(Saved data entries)
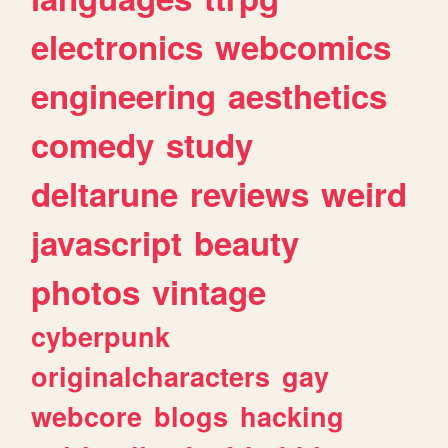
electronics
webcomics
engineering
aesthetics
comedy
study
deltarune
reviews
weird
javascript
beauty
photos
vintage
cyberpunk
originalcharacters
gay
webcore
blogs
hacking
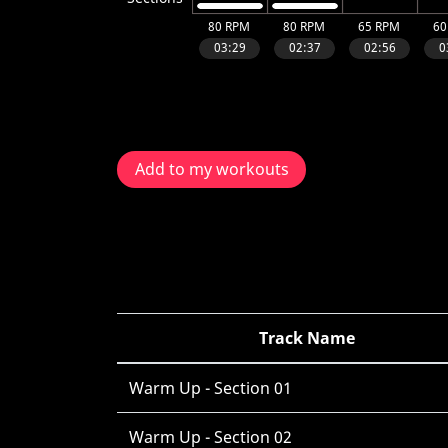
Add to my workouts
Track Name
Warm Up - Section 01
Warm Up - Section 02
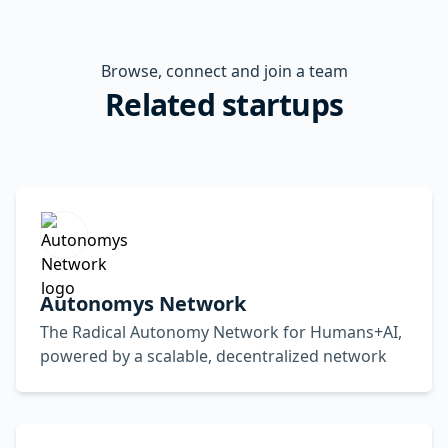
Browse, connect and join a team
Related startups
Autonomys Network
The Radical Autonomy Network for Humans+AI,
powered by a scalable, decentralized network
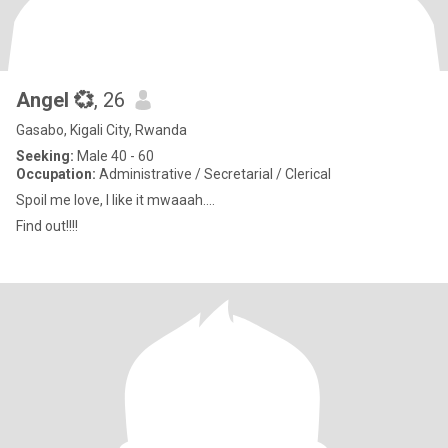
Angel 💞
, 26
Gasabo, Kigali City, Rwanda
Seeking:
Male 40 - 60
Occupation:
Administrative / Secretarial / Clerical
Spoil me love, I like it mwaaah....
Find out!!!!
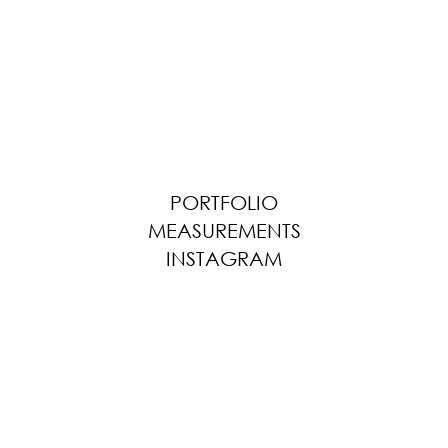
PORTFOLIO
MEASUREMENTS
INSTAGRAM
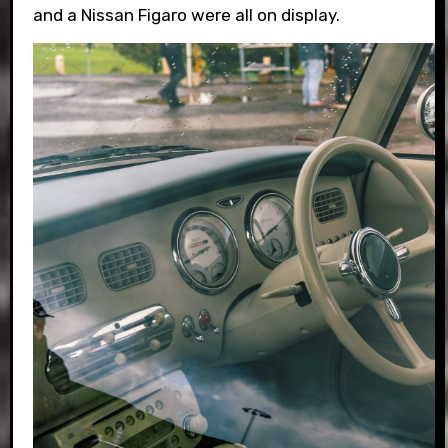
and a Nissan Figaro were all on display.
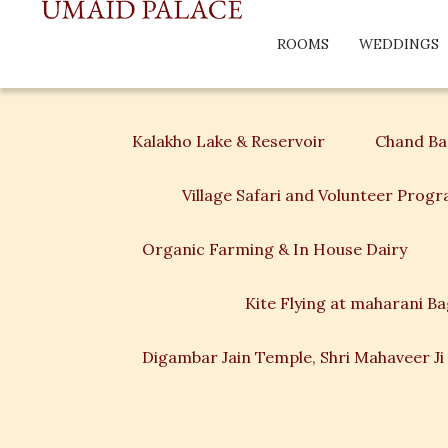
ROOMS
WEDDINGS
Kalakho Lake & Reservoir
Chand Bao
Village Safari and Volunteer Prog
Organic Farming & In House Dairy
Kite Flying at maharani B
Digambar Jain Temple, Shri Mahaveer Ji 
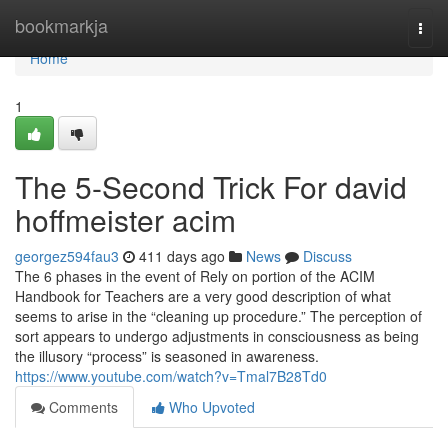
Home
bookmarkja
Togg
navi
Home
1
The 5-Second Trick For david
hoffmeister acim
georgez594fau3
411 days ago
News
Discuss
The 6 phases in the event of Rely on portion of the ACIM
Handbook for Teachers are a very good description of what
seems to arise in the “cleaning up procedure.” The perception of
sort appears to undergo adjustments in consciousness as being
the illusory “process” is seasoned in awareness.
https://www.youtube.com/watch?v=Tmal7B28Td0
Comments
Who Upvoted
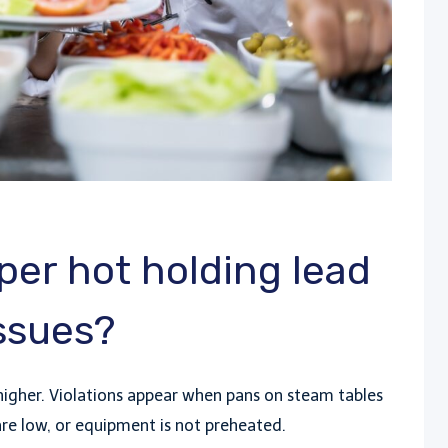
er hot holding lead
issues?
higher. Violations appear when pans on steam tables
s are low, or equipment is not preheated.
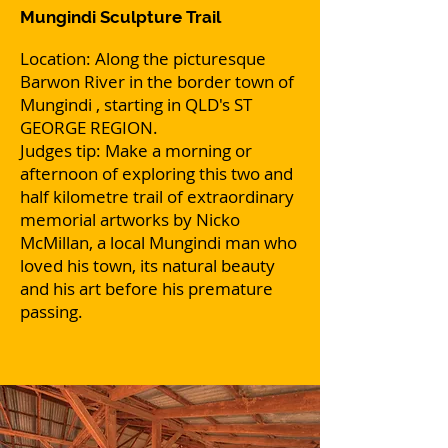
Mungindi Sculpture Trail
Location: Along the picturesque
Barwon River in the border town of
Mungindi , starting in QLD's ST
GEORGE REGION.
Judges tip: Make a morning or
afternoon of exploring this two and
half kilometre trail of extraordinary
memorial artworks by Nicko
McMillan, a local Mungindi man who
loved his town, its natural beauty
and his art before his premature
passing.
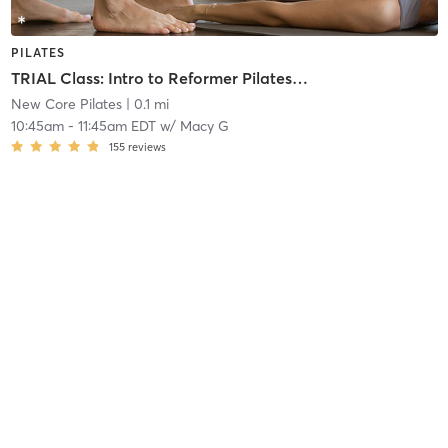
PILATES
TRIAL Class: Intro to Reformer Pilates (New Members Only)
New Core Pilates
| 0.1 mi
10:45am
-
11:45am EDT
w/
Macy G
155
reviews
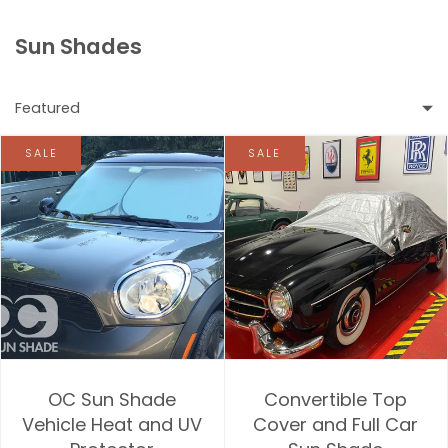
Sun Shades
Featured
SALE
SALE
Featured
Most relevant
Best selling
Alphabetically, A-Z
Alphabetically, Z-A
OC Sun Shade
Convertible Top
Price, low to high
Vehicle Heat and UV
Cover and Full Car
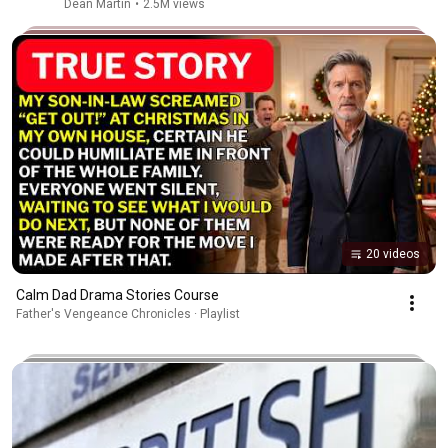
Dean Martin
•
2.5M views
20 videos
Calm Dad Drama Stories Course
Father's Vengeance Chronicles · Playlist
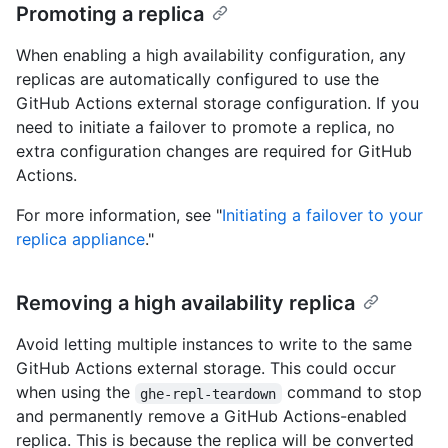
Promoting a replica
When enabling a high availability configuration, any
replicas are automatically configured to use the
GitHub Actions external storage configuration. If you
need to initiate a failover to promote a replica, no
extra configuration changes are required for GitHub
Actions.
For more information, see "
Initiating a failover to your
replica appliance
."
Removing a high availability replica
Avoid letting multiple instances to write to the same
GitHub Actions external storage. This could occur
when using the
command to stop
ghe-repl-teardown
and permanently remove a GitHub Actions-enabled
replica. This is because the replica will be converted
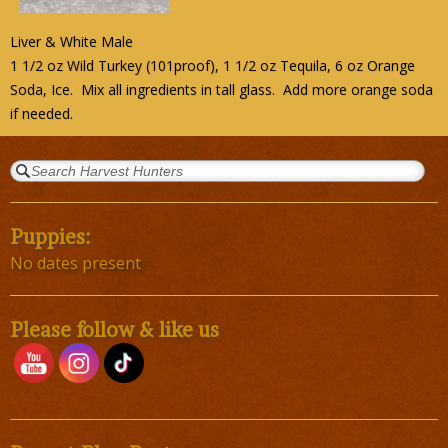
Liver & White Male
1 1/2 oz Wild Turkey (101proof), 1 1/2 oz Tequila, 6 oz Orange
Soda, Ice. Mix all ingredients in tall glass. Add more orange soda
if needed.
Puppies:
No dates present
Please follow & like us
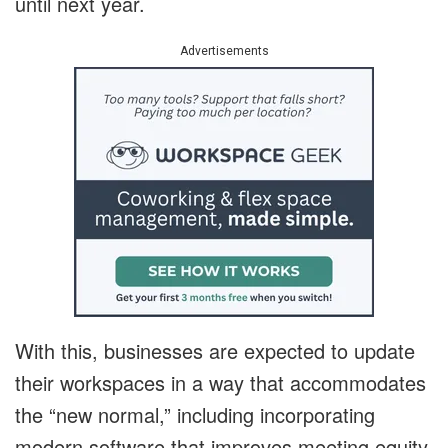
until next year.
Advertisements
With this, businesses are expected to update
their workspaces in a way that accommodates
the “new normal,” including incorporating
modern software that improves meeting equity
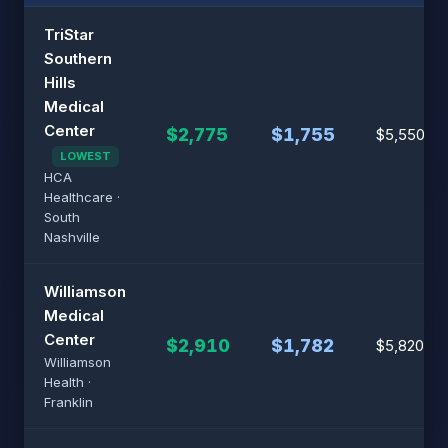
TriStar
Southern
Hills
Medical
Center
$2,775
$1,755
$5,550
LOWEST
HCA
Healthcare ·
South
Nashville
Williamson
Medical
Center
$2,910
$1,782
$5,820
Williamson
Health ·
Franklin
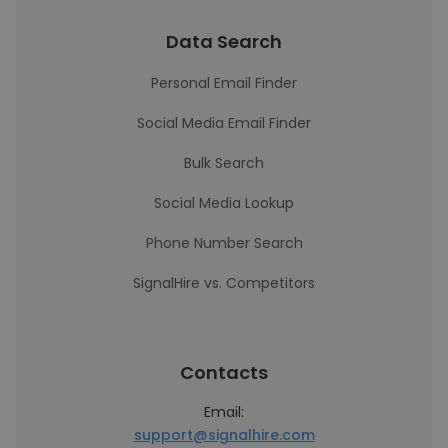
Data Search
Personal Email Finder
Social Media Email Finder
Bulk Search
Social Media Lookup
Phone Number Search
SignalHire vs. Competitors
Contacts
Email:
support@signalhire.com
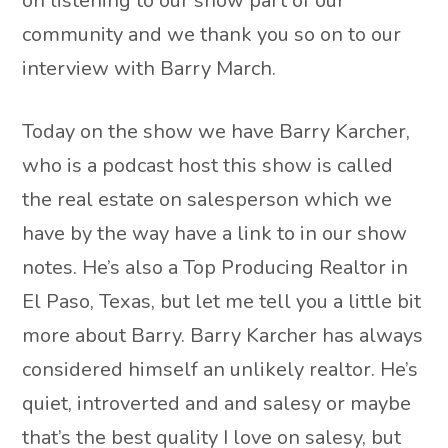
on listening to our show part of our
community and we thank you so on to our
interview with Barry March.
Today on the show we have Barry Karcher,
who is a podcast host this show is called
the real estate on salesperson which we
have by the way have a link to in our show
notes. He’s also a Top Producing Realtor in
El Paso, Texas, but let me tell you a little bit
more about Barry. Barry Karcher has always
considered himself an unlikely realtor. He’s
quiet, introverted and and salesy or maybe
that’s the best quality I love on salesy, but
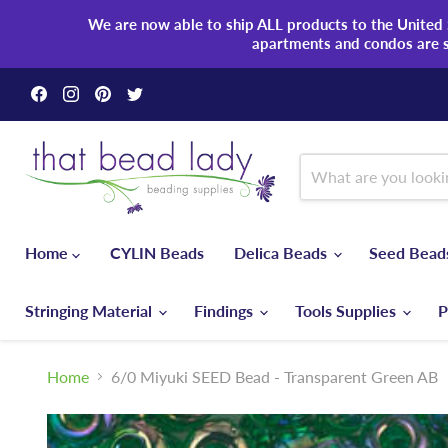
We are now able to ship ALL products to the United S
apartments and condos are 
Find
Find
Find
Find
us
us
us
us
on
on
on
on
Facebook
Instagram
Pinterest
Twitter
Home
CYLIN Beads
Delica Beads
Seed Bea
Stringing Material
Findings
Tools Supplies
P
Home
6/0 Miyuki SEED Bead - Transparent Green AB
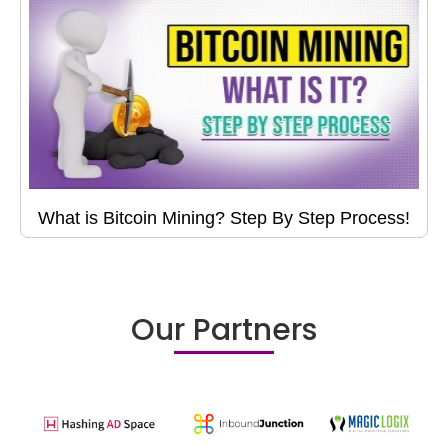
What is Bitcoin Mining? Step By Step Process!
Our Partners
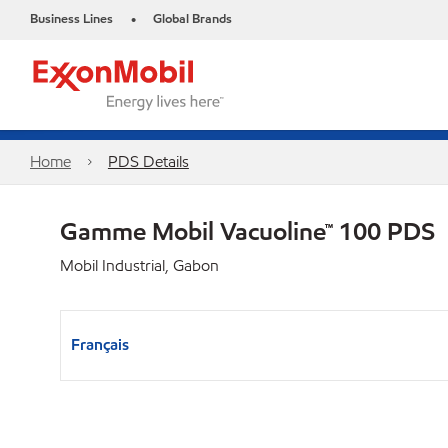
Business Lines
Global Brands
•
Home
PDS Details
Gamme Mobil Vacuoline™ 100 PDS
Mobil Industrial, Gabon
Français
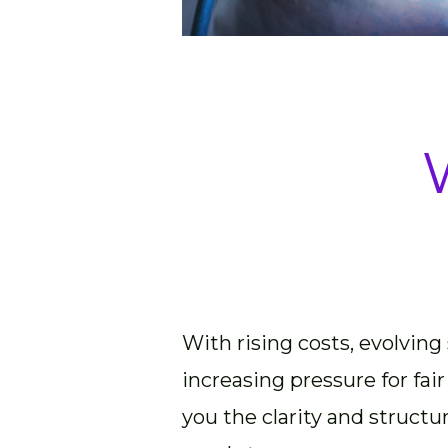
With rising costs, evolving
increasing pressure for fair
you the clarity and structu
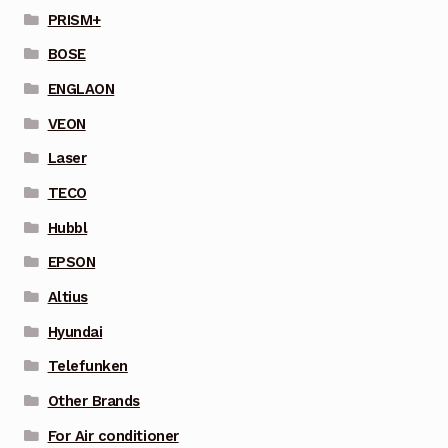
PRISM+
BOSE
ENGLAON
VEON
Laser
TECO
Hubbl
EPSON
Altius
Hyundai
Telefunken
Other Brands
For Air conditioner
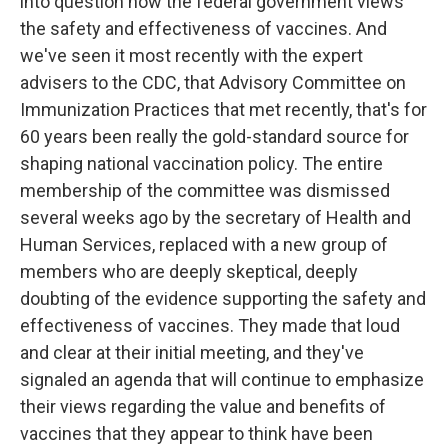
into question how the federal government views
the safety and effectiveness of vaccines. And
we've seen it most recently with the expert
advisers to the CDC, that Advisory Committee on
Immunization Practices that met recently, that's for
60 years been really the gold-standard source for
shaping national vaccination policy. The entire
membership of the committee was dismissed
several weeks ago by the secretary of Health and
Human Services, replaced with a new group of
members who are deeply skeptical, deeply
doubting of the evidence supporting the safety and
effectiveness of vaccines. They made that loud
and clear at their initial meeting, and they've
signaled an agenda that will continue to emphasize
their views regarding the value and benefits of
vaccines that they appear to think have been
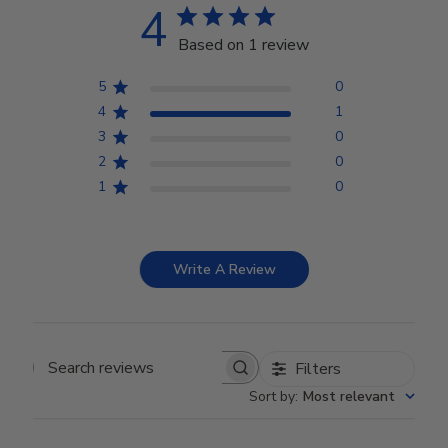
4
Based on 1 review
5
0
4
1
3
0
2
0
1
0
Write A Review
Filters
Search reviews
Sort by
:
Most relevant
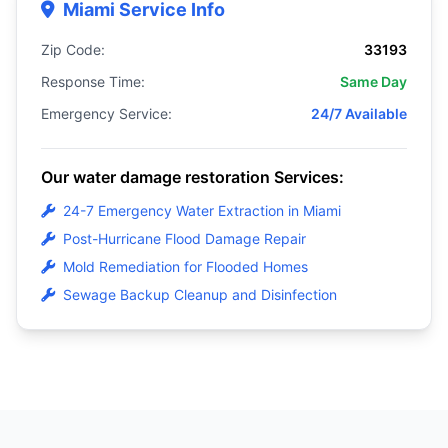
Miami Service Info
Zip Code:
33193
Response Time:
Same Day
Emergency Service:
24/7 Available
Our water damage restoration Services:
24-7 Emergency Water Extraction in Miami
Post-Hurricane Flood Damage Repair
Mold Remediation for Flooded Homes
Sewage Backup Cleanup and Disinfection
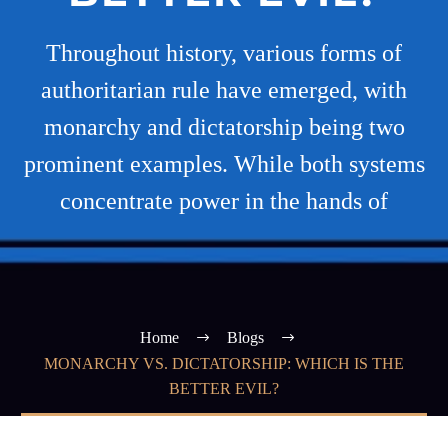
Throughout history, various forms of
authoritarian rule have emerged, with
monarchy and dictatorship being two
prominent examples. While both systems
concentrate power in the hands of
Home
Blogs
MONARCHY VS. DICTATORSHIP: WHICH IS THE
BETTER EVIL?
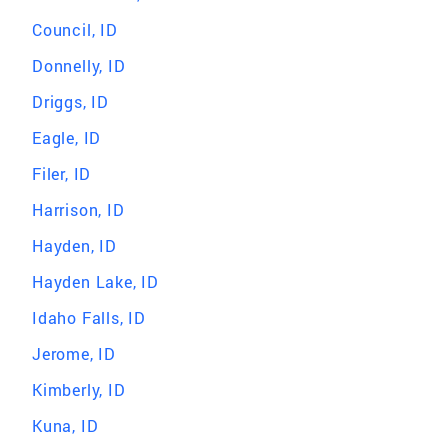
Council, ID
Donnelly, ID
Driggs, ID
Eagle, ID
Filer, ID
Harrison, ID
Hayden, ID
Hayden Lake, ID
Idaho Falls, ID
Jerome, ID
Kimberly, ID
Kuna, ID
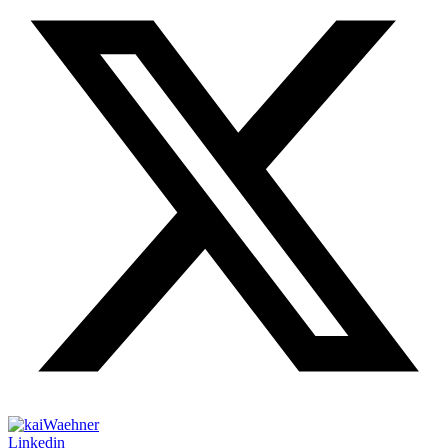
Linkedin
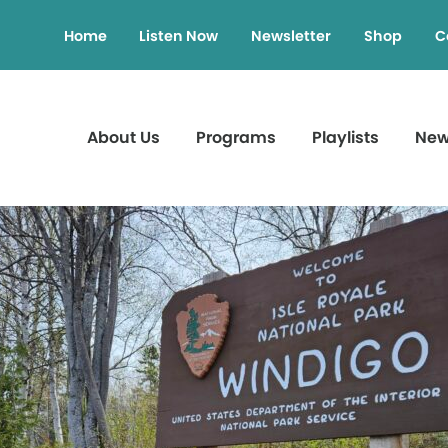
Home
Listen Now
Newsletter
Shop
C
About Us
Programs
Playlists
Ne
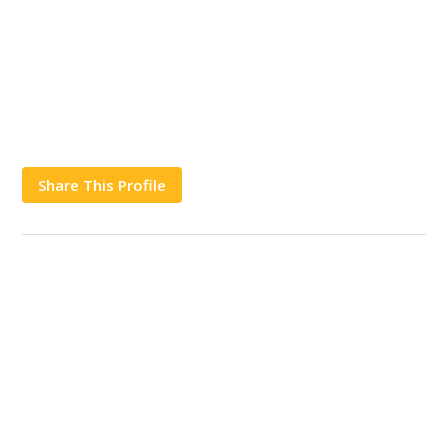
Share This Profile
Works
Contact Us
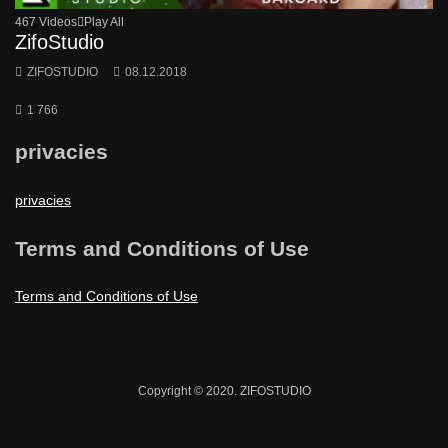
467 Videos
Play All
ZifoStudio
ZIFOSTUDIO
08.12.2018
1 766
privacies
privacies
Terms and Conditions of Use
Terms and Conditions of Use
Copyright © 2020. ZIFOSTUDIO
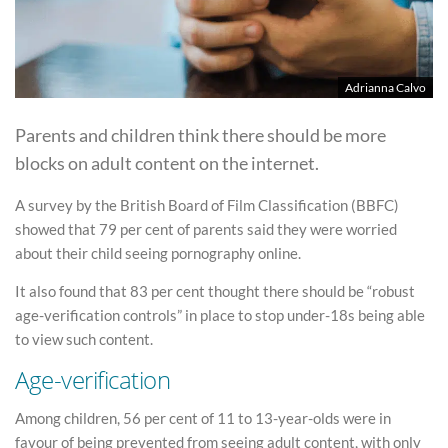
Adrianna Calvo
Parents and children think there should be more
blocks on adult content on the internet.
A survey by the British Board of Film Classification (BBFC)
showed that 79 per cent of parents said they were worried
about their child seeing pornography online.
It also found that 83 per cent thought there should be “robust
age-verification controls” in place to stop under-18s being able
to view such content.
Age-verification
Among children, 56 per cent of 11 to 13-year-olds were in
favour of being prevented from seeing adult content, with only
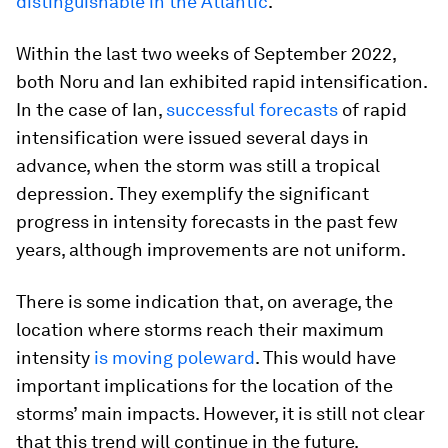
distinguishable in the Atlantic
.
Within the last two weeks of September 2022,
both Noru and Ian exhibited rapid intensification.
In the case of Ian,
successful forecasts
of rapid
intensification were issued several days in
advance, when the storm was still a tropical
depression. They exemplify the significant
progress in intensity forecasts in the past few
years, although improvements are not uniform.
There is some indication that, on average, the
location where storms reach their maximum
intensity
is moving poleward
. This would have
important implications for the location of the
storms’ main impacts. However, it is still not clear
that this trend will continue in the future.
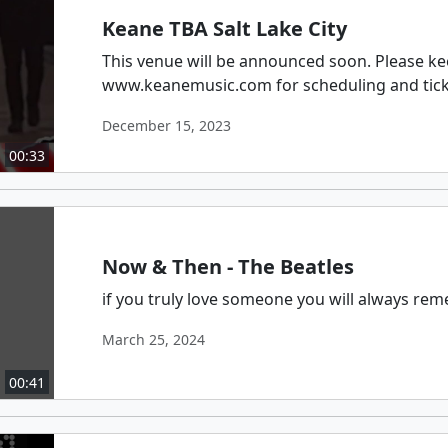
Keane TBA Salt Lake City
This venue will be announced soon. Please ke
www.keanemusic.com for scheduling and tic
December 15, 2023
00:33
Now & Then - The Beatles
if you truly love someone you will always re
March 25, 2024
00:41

> Task prompt:
Work through the records above. Copy every line with the string "children".

> Task solution:
Parents and children think there should be more
Among children, 56 per cent of 11 to 13-year-olds were in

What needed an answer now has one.